Current AI Workloads
The infrastructure supports:
- Local LLM inference
- AI agents
- Embedding pipelines
- Retrieval systems
- Tool-using agents
- Conversational systems
- Bible-focused AI tools
Bible Logic
One of the core systems connected to the infrastructure is Bible Logic, an AI assistant integrated into my Bible platform.

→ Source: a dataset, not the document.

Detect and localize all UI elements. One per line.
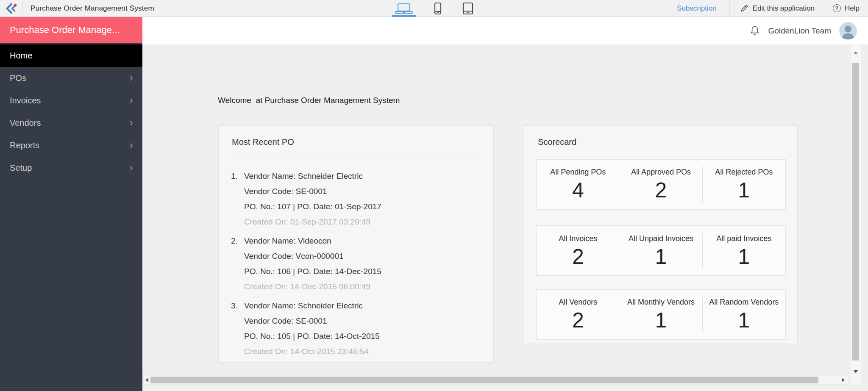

The broader goal is building infrastructure capable of supporting persistent AI systems with memory, retrieval, tools, and orchestration.
CI/CD
Source control and deployment pipelines are self-hosted.
Gitea
Gitea is used for:
- Git repositories
- Source management
- Internal development
- Deployment workflows
CI Runners
CI runners automate:
- Builds
- Deployments
- Container publishing
- Infrastructure updates
- Kubernetes rollouts
This allows code pushed to repositories to automatically deploy into the cluster.
Application Hosting
The cluster hosts multiple types of applications including:
- APIs
- Web frontends
- AI services
- Streaming services
- Internal dashboards
- Background workers
- Experimental tooling
Applications are containerized and deployed through Kubernetes manifests and automated pipelines.
Goals of the Architecture
The main goals of the homelab are:
- Learn production infrastructure
- Build scalable systems
- Self-host applications
- Develop AI tooling
- Practice DevOps workflows
- Experiment with distributed systems
- Create a flexible R&D environment
Future Expansion
Planned improvements include:
- More cluster nodes
- GPU integration into Kubernetes
- Improved observability
- Dedicated storage systems
- High availability services
- Expanded AI orchestration
- More automation
- Edge AI workloads
- Multi-cluster experimentation
Conclusion
This homelab has become more than just a place to host applications — it functions as an active research and engineering environment where I can develop real-world skills across infrastructure, AI engineering, Kubernetes, distributed systems, and backend development.
By combining self-hosted services, GPU-powered AI workloads, and automated deployment pipelines into a unified rack setup, the cluster gives me the flexibility to rapidly prototype ideas while learning how modern production systems are designed and operated at scale.